Beginning with the line that includes "Download SpyHunter" and ending with the last line of the entries below, set down each line exactly; include no pictures.
### DATA PROVIDED ###
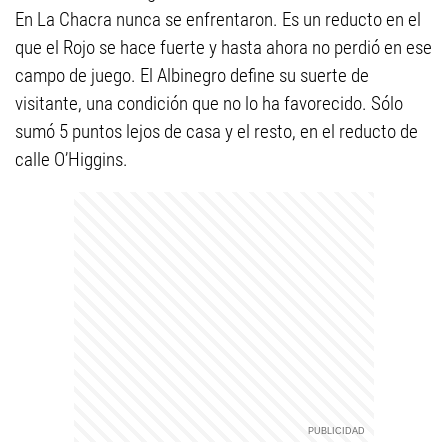
En La Chacra nunca se enfrentaron. Es un reducto en el
que el Rojo se hace fuerte y hasta ahora no perdió en ese
campo de juego. El Albinegro define su suerte de
visitante, una condición que no lo ha favorecido. Sólo
sumó 5 puntos lejos de casa y el resto, en el reducto de
calle O’Higgins.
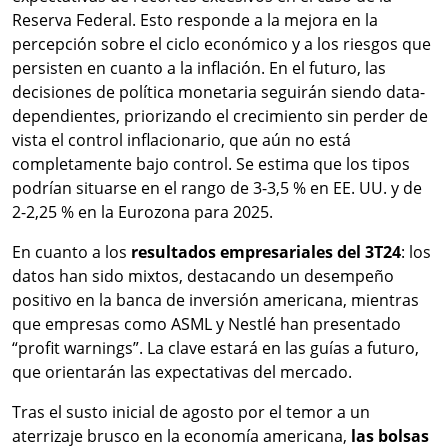
Reserva Federal. Esto responde a la mejora en la
percepción sobre el ciclo económico y a los riesgos que
persisten en cuanto a la inflación. En el futuro, las
decisiones de política monetaria seguirán siendo data-
dependientes, priorizando el crecimiento sin perder de
vista el control inflacionario, que aún no está
completamente bajo control. Se estima que los tipos
podrían situarse en el rango de 3-3,5 % en EE. UU. y de
2-2,25 % en la Eurozona para 2025.
En cuanto a los
resultados empresariales del 3T24
: los
datos han sido mixtos, destacando un desempeño
positivo en la banca de inversión americana, mientras
que empresas como ASML y Nestlé han presentado
“profit warnings”. La clave estará en las guías a futuro,
que orientarán las expectativas del mercado.
Tras el susto inicial de agosto por el temor a un
aterrizaje brusco en la economía americana,
las bolsas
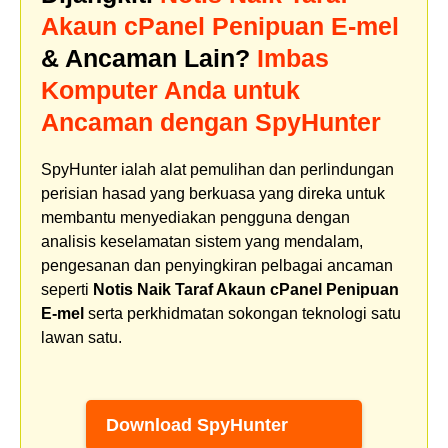
Akaun cPanel Penipuan E-mel
& Ancaman Lain?
Imbas
Komputer Anda untuk
Ancaman dengan SpyHunter
SpyHunter ialah alat pemulihan dan perlindungan
perisian hasad yang berkuasa yang direka untuk
membantu menyediakan pengguna dengan
analisis keselamatan sistem yang mendalam,
pengesanan dan penyingkiran pelbagai ancaman
seperti
Notis Naik Taraf Akaun cPanel Penipuan
E-mel
serta perkhidmatan sokongan teknologi satu
lawan satu.
Download SpyHunter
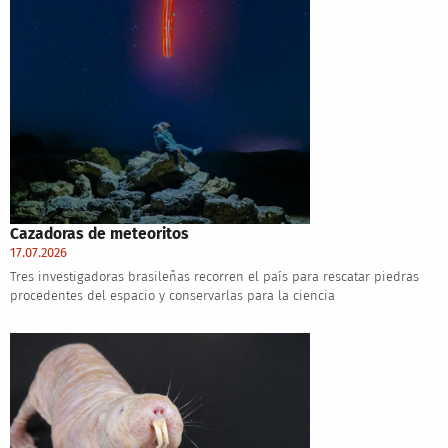
Cazadoras de meteoritos
17.07.2026
Tres investigadoras brasileñas recorren el país para rescatar piedras
procedentes del espacio y conservarlas para la ciencia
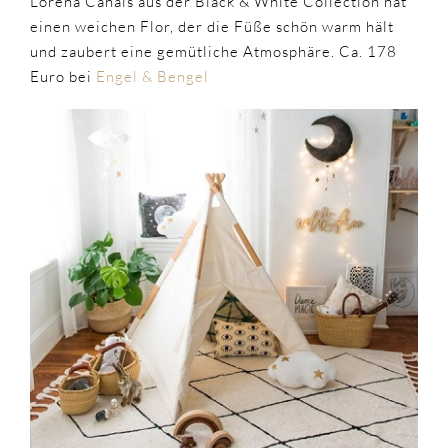
Lorena Canals aus der Black & White Collection hat
einen weichen Flor, der die Füße schön warm hält
und zaubert eine gemütliche Atmosphäre. Ca. 178
Euro bei
Engel & Bengel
###
**WRITTEN ANSWER**
Download SpyHunter
Cazadoras de meteoritos
17.07.2026
Tres investigadoras brasileñas recorren el país para rescatar piedras
procedentes del espacio y conservarlas para la ciencia
Lorena Canals aus der Black & White Collection hat
einen weichen Flor, der die Füße schön warm hält
und zaubert eine gemütliche Atmosphäre. Ca. 178
Euro bei
Engel & Bengel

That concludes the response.